Four: information extraction

  • NER (Named Entity Recognition, NER): from text identifying the named entities, including entities generally names (PER), names (the LOC), organization name (the ORG), time, date, currency, percentage and the like. There are also more specialized professional entities. https://arxiv.org/abs/1812.09449 article reviews the depth learning about the current method of NER research.
  • Relation extraction (Relationship Extraction): determining a type of relationship between two entities in the text.
  • The term extraction (Terminology / Giossary Extraction): identify terminology meet the requirements from the text.
  • Event extraction (Event Extraction): never text structure extracting structured event.
  • Disambiguation entity (Entity Disambiguation, ED): also known as semantic disambiguation, is designed for solving the ambiguity problem identical entity in the art.
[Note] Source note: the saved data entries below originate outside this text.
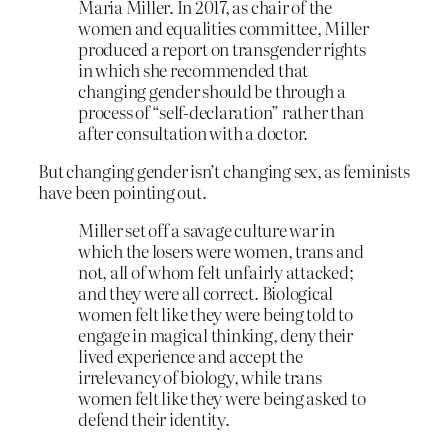
Maria Miller. In 2017, as chair of the
women and equalities committee, Miller
produced a report on transgender rights
in which she recommended that
changing gender should be through a
process of “self-declaration” rather than
after consultation with a doctor.
But changing gender isn’t changing sex, as feminists
have been pointing out.
Miller set off a savage culture war in
which the losers were women, trans and
not, all of whom felt unfairly attacked;
and they were all correct. Biological
women felt like they were being told to
engage in magical thinking, deny their
lived experience and accept the
irrelevancy of biology, while trans
women felt like they were being asked to
defend their identity.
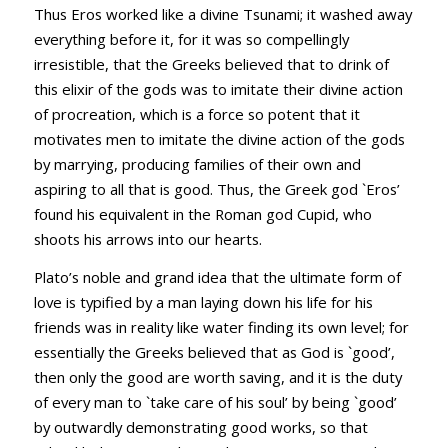
Thus Eros worked like a divine Tsunami; it washed away
everything before it, for it was so compellingly
irresistible, that the Greeks believed that to drink of
this elixir of the gods was to imitate their divine action
of procreation, which is a force so potent that it
motivates men to imitate the divine action of the gods
by marrying, producing families of their own and
aspiring to all that is good. Thus, the Greek god `Eros’
found his equivalent in the Roman god Cupid, who
shoots his arrows into our hearts.
Plato’s noble and grand idea that the ultimate form of
love is typified by a man laying down his life for his
friends was in reality like water finding its own level; for
essentially the Greeks believed that as God is `good’,
then only the good are worth saving, and it is the duty
of every man to `take care of his soul’ by being `good’
by outwardly demonstrating good works, so that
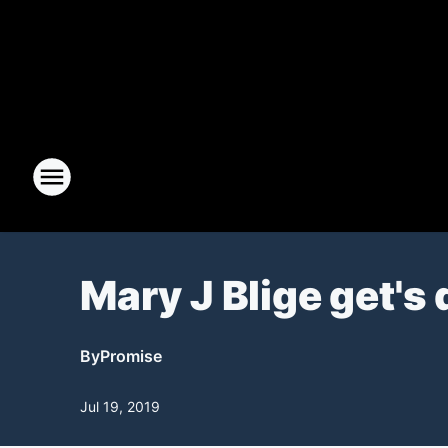
Mary J Blige get's 
By
Promise
Jul 19, 2019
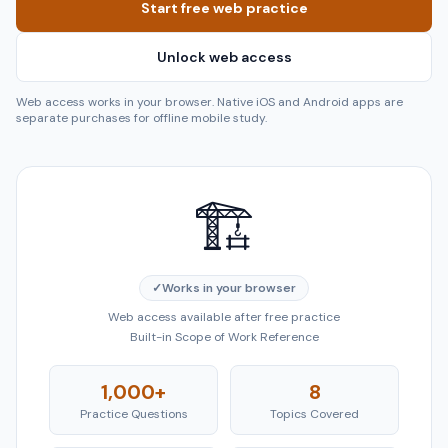
Start free web practice
Unlock web access
Web access works in your browser. Native iOS and Android apps are
separate purchases for offline mobile study.
🏗️
✓
Works in your browser
Web access available after free practice
Built-in Scope of Work Reference
1,000+
8
Practice Questions
Topics Covered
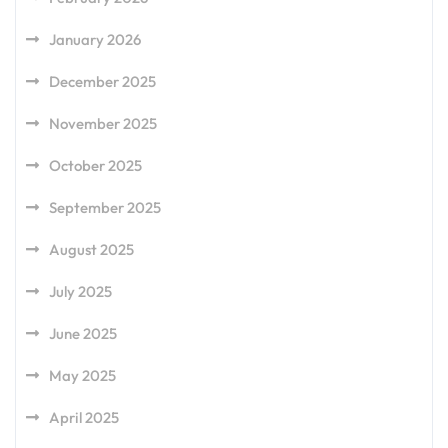
January 2026
December 2025
November 2025
October 2025
September 2025
August 2025
July 2025
June 2025
May 2025
April 2025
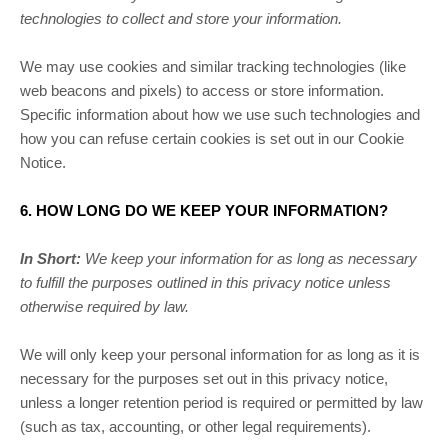
technologies to collect and store your information.
We may use cookies and similar tracking technologies (like
web beacons and pixels) to access or store information.
Specific information about how we use such technologies and
how you can refuse certain cookies is set out in our Cookie
Notice
.
6. HOW LONG DO WE KEEP YOUR INFORMATION?
In Short:
We keep your information for as long as necessary
to
fulfill
the purposes outlined in this privacy notice unless
otherwise required by law.
We will only keep your personal information for as long as it is
necessary for the purposes set out in this privacy notice,
unless a longer retention period is required or permitted by law
(such as tax, accounting, or other legal requirements).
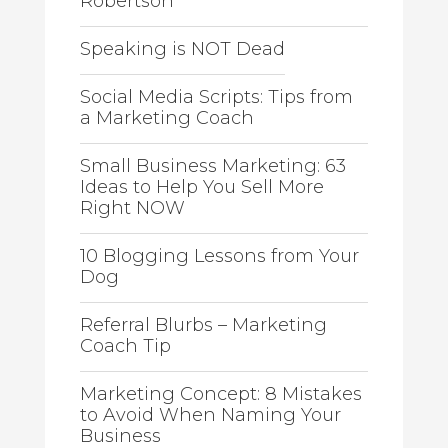
Robertson
Speaking is NOT Dead
Social Media Scripts: Tips from
a Marketing Coach
Small Business Marketing: 63
Ideas to Help You Sell More
Right NOW
10 Blogging Lessons from Your
Dog
Referral Blurbs – Marketing
Coach Tip
Marketing Concept: 8 Mistakes
to Avoid When Naming Your
Business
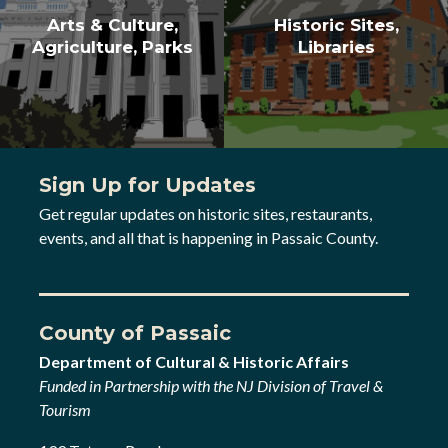
Arts & Culture,
Historic Sites,
Agriculture, Parks
Libraries
Sign Up for Updates
Get regular updates on historic sites, restaurants,
events, and all that is happening in Passaic County.
County of Passaic
Department of Cultural & Historic Affairs
Funded in Partnership with the NJ Division of Travel &
Tourism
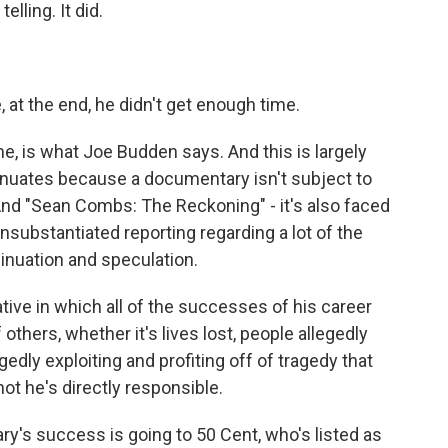
elling. It did.
e, at the end, he didn't get enough time.
, is what Joe Budden says. And this is largely
nuates because a documentary isn't subject to
. And "Sean Combs: The Reckoning" - it's also faced
unsubstantiated reporting regarding a lot of the
nsinuation and speculation.
ative in which all of the successes of his career
thers, whether it's lives lost, people allegedly
dly exploiting and profiting off of tragedy that
not he's directly responsible.
y's success is going to 50 Cent, who's listed as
In the actual locale, often encounter the problem of an entity name that corresponds to a plurality of named entity objects.
  • Align entity (Entity Alignment, EA): also known as the matching entity (Entity Matching), it refers to heterogeneous data sources for each entity in the knowledge base, find belong to the same entity in the real world.
  • Coreference resolution (Coreference Resolution): determining the equivalent description of the different entities, including nouns and pronouns digestion Digestion
  • Sentiment Analysis (Sentiment Analysis): the text inside the inherent subjectivity of emotions. For example the word 'I really like this movie', then this is a positive evaluation, 'I hate this film' then that is a negative evaluation to.
  • Intended to identify (Intent Detection): dialogue system is an important module for the user to analyze a given conversation, identify the user's intention.
  • Filling slots (Slot Filling): the dialogue is an important module in the system, from the conversations analyzed for useful information related to the user's intent.

Five: Top Task

  • Machine translation (Machine Translation, MT): two conversion of the language. Many models sequence2sequence deep learning inside, Transformer, Bert and other model is applied to a machine translation above.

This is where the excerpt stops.